A Complete Dichotomy Rises from the Capture of Vanishing Signatures
| Computer Science/Discrete Mathematics Seminar I | |
| Topic: | A Complete Dichotomy Rises from the Capture of Vanishing Signatures |
| Speaker: | Jin-Yi Cai |
| Affiliation: | University of Wisconsin |
| Date: | Monday, November 19 |
| Time/Room: | 11:15am - 12:15pm/S-101 |
Holant Problems are a broad framework to describe counting problems. The framework generalizes counting Constraint Satisfaction Problems and partition functions of Graph Homomorphisms.
We prove a complexity dichotomy theorem for Holant problems over an arbitrary set of complex-valued symmetric constraint functions $\mathcal{F}$, also called signatures, on Boolean variables.
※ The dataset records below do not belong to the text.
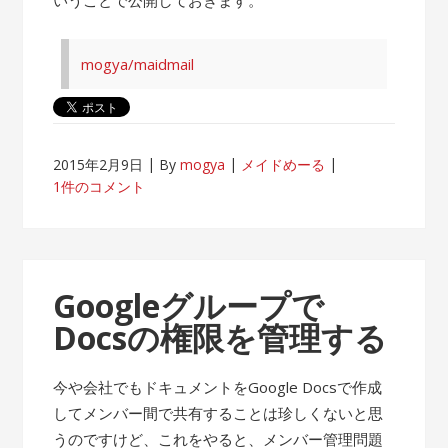
mogya/maidmail
2015年2月9日
By
mogya
メイドめーる
1件のコメント
Googleグループで
Docsの権限を管理する
今や会社でもドキュメントをGoogle Docsで作成
してメンバー間で共有することは珍しくないと思
うのですけど、これをやると、メンバー管理問題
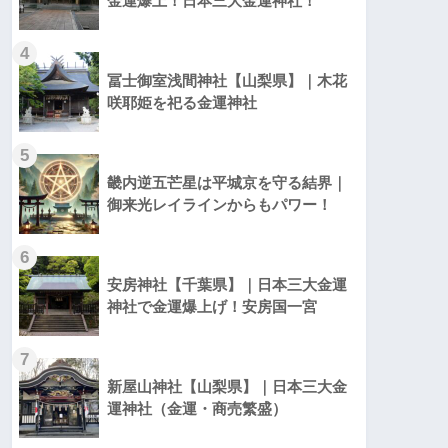
金運爆上！日本三大金運神社！
4
冨士御室浅間神社【山梨県】｜木花
咲耶姫を祀る金運神社
5
畿内逆五芒星は平城京を守る結界｜
御来光レイラインからもパワー！
6
安房神社【千葉県】｜日本三大金運
神社で金運爆上げ！安房国一宮
7
新屋山神社【山梨県】｜日本三大金
運神社（金運・商売繁盛）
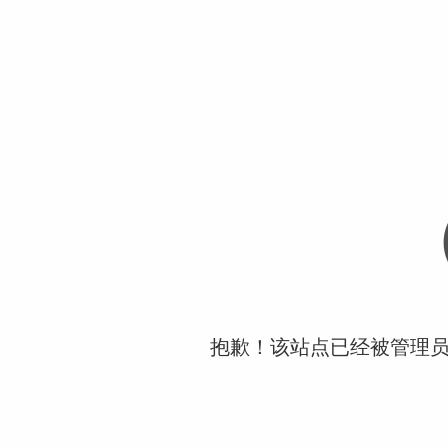
抱歉！该站点已经被管理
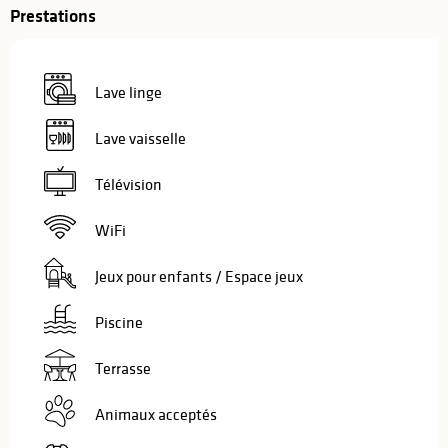
Prestations
Lave linge
Lave vaisselle
Télévision
WiFi
Jeux pour enfants / Espace jeux
Piscine
Terrasse
Animaux acceptés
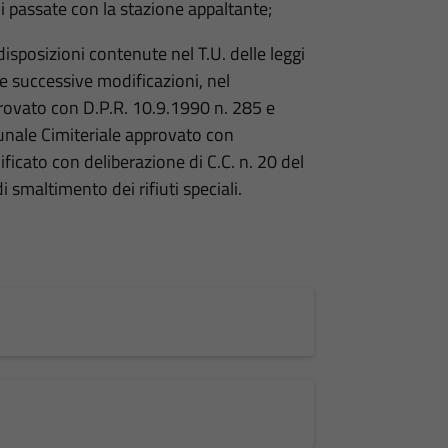
li passate con la stazione appaltante;
disposizioni contenute nel T.U. delle leggi
e successive modificazioni, nel
rovato con D.P.R. 10.9.1990 n. 285 e
nale Cimiteriale approvato con
ficato con deliberazione di C.C. n. 20 del
 smaltimento dei rifiuti speciali.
This extends and unifies all previous dichotomies for Holant problems on symmetric signatures (taking values without a finite modulus).
The dichotomy theorem has an explicit tractability criterion.
A Holant problem defined by $\mathcal{F}$ is solvable in polynomial time if it satisfies this tractability criterion, and is \#P-hard otherwise.
The proof of this theorem utilizes many previous dichotomy theorems on Holant problems and Boolean \#CSP. Holographic transformations play an indispensable role, not only as a proof technique, but also in the statement of the dichotomy criterion.